Dell is being sued in California over its claims that its Alienware Area-51m R1 laptop would offer “unprecedented upgradeability,” Tom’s Hardware reports. Alienware customer Robert Felter is accusing the company of running a “false and misleading” marketing campaign, in which it promised that the laptop’s core components, including the CPU and GPU, could be swapped out for more powerful models. A year later, the Area-51m R1’s successor was announced with new components not available as upgrades for the original model.

“Consumers were misled by Dell’s false and misleading marketing campaign and paid a significant premium for the Area 51M R1 under the incorrect belief that this ‘unprecedented upgradeability’ would save them money in the long run by allowing them to upgrade their laptop’s Core Components rather than having to purchase an entirely new upgraded laptop,” the suit alleges.

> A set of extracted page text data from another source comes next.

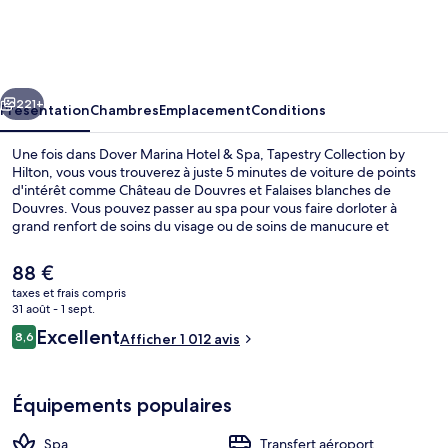
Marina
Hotel
&
cédent
Suivant
Spa,
221+
Présentation
Chambres
Emplacement
Conditions
Tapestry
Une fois dans Dover Marina Hotel & Spa, Tapestry Collection by
Collection
Hilton, vous vous trouverez à juste 5 minutes de voiture de points
d'intérêt comme Château de Douvres et Falaises blanches de
by
Douvres. Vous pouvez passer au spa pour vous faire dorloter à
Hilton
grand renfort de soins du visage ou de soins de manucure et
pédicure. Pour le plaisir des papilles, l'établissement Mr White's
Chophouse, un des 2 restaurants, sert des spécialités Cuisine
Le
88 €
internationale et est ouvert pour le petit déjeuner, le déjeuner ainsi
prix
taxes et frais compris
que le dîner. Parmi les autres avantages de cet hôtel de style
actuel
31 août - 1 sept.
victorien, on trouve un bar / salon, un centre de remise en forme et
Suite Junior, 1 très grand lit (Royal) |
est
Avis
une salle de fitness, l'idéal pour des vacances sans soucis. Les autres
Excellent
8,6
Afficher 1 012 avis
de
8,6 sur 10
voyageurs ne tarissent pas d'éloges en ce qui concerne le personnel
voyageurs
88 €.
attentionné et l'emplacement.
Équipements populaires
Spa
Transfert aéroport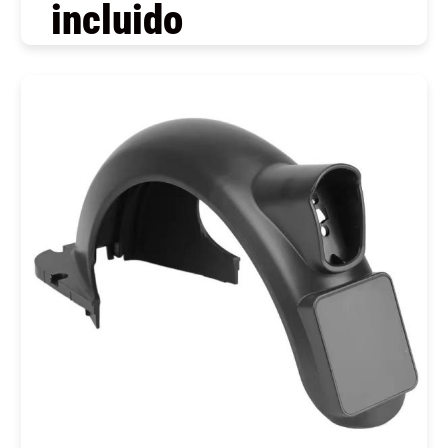
incluido
COMPRAR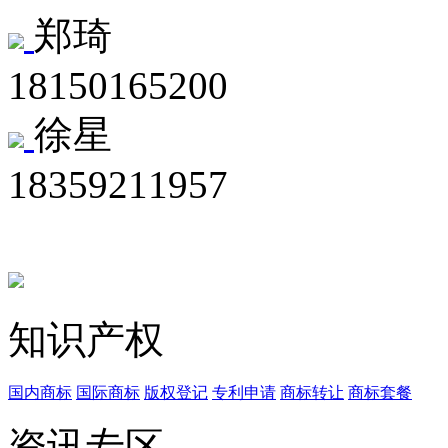
郑琦
18150165200
徐星
18359211957
知识产权
国内商标
国际商标
版权登记
专利申请
商标转让
商标套餐
资讯专区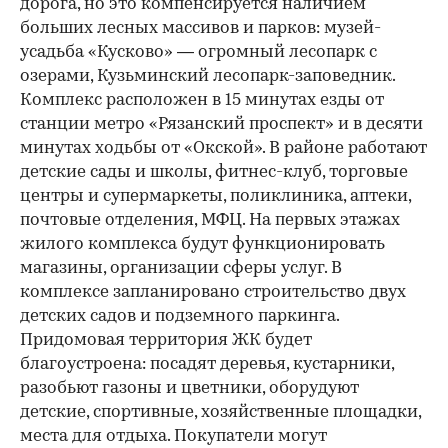
дорога, но это компенсируется наличием
больших лесных массивов и парков: музей-
усадьба «Кусково» — огромный лесопарк с
озерами, Кузьминский лесопарк-заповедник.
Комплекс расположен в 15 минутах езды от
станции метро «Рязанский проспект» и в десяти
минутах ходьбы от «Окской». В районе работают
детские сады и школы, фитнес-клуб, торговые
центры и супермаркеты, поликлиника, аптеки,
почтовые отделения, МФЦ. На первых этажах
жилого комплекса будут функционировать
магазины, организации сферы услуг. В
комплексе запланировано строительство двух
детских садов и подземного паркинга.
Придомовая территория ЖК будет
благоустроена: посадят деревья, кустарники,
разобьют газоны и цветники, оборудуют
детские, спортивные, хозяйственные площадки,
места для отдыха. Покупатели могут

“Consumers were misled by Dell’s false and misleading marketing campaign”

Dell announced the Alienware Area 51-m R1 at CES 2019. The laptop offered a variety of 8th and 9th Gen Intel CPU options (including the i7-8700, i7-9700K, or i9-9900K processors) and graphics cards including Nvidia’s RTX 2070 and 2080. However, when the Area-51m R2 was announced the following May, it offered 10th Gen Intel CPUs and new GPUs including the RTX 2070 Super and RTX 2080 Super not available as upgrades for the R1.

If you go back and look at the specific promises Dell made when it announced the original laptop, it doesn’t seem to have technically broken any of them. It said the laptop would only support Intel CPUs that used its Z390 chipset, which was compatible with the 8th and 9th-generation processors in the original R1 laptop. However, when Dell announced the R2, the new 10th-generation Intel CPUs used a new 400-series chipset. Considering it was Intel’s decision to change its chipset, this decision was arguably out of Dell’s hands. 

Meanwhile, when it comes to upgrades for the laptop’s graphics card, Dell told The Verge at the time of the R1’s announcement that it’d “like to be able to say yes [to new GPU upgrades]; right now, we have no idea.” Effectively, customers could upgrade a lower end version of the laptop to a higher-end model, but only within the same generation of components. That left customers who bought the top-end model out of luck when a new generation of components rolled around.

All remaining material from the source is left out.